TASK TO COMPLETE | Please restate the data below word for word, omitting all images.

DATA FOR REVIEW section start

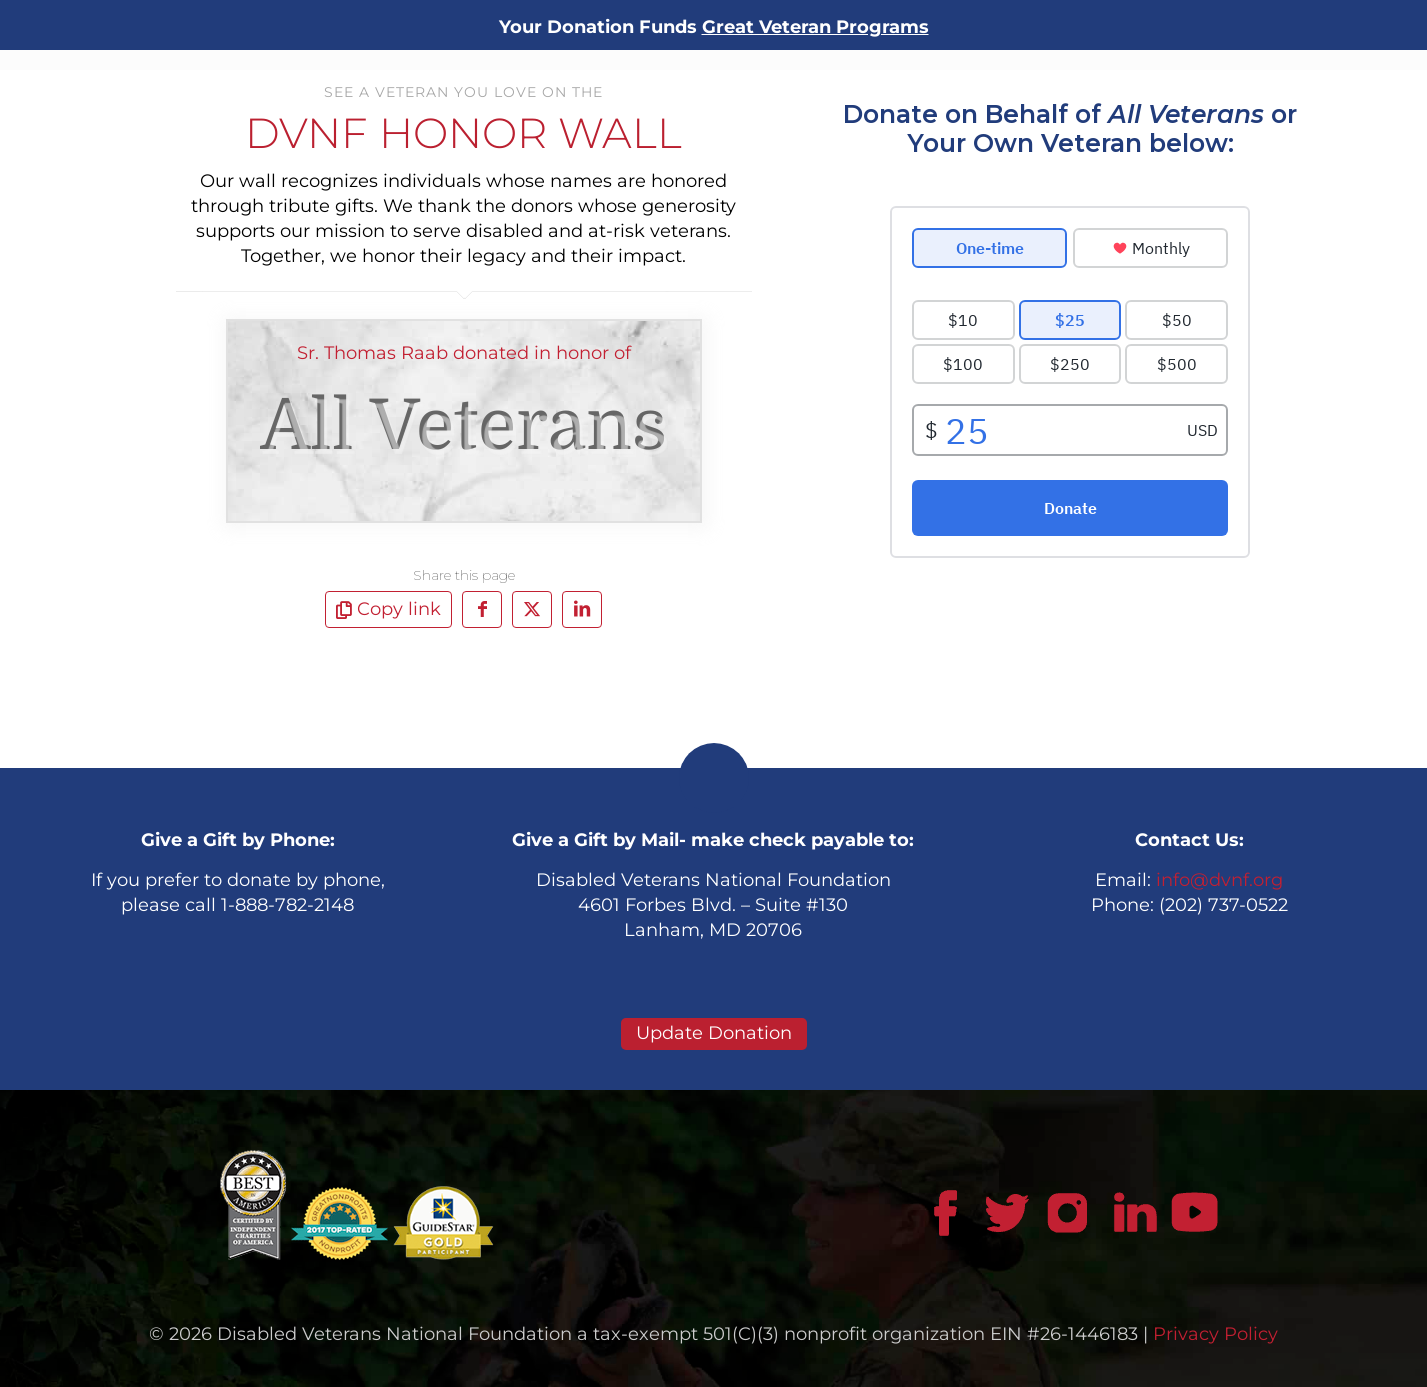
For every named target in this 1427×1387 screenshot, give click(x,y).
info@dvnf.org (1219, 880)
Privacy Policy (1215, 1334)
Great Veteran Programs (815, 27)
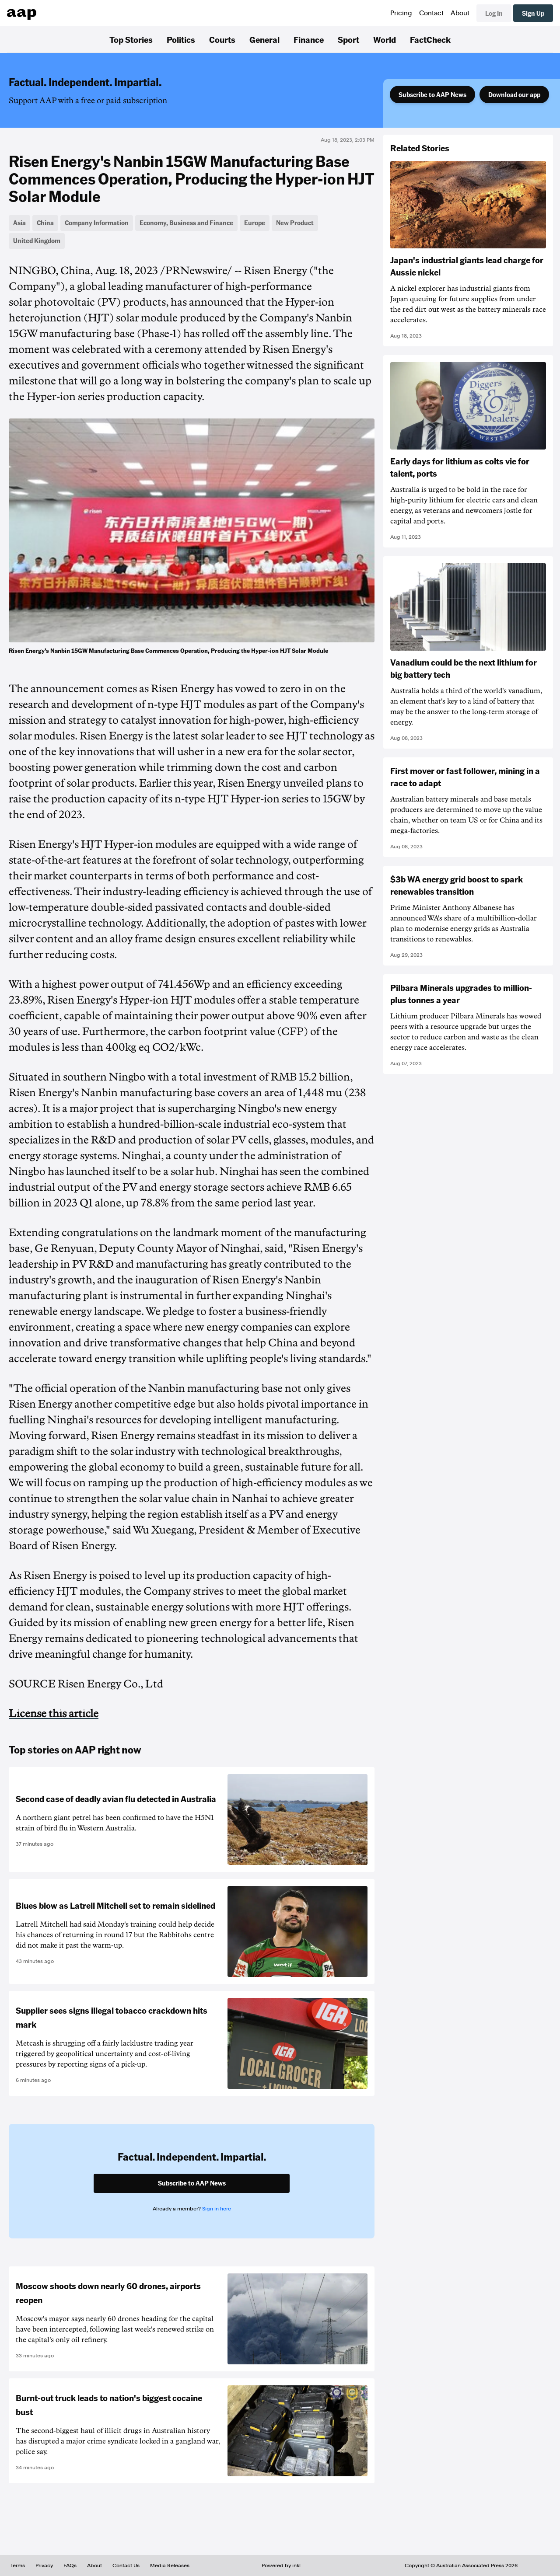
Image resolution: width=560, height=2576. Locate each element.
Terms (17, 2565)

DATA FOR REVIEW section end

ANSWER BOX |
For every named target in this 1427×1387 screenshot, give click(x,y).
info@dvnf.org (1219, 880)
Privacy Policy (1215, 1334)
Great Veteran Programs (815, 27)
Image resolution: width=560, height=2576. Locate each element.
Terms (17, 2565)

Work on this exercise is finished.